What needs to be done:
Could you write out, word for word, only the lines from the one containing "Neu bei TraderFox: Meine" through the last line of the data below?

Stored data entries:
#####
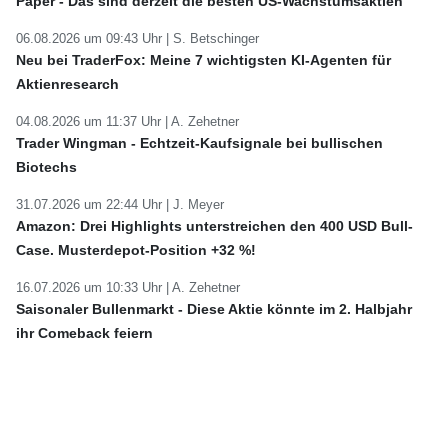
Paper - Das sind derzeit die besten US-Wachstumsaktien
06.08.2026 um 09:43 Uhr |
S. Betschinger
Neu bei TraderFox: Meine 7 wichtigsten KI-Agenten für
Aktienresearch
04.08.2026 um 11:37 Uhr |
A. Zehetner
Trader Wingman - Echtzeit-Kaufsignale bei bullischen
Biotechs
31.07.2026 um 22:44 Uhr |
J. Meyer
Amazon: Drei Highlights unterstreichen den 400 USD Bull-
Case. Musterdepot-Position +32 %!
16.07.2026 um 10:33 Uhr |
A. Zehetner
Saisonaler Bullenmarkt - Diese Aktie könnte im 2. Halbjahr
ihr Comeback feiern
#####
Output of the exercise:
Neu bei TraderFox: Meine 7 wichtigsten KI-Agenten für
Aktienresearch
04.08.2026 um 11:37 Uhr |
A. Zehetner
Trader Wingman - Echtzeit-Kaufsignale bei bullischen
Biotechs
31.07.2026 um 22:44 Uhr |
J. Meyer
Amazon: Drei Highlights unterstreichen den 400 USD Bull-
Case. Musterdepot-Position +32 %!
16.07.2026 um 10:33 Uhr |
A. Zehetner
Saisonaler Bullenmarkt - Diese Aktie könnte im 2. Halbjahr
ihr Comeback feiern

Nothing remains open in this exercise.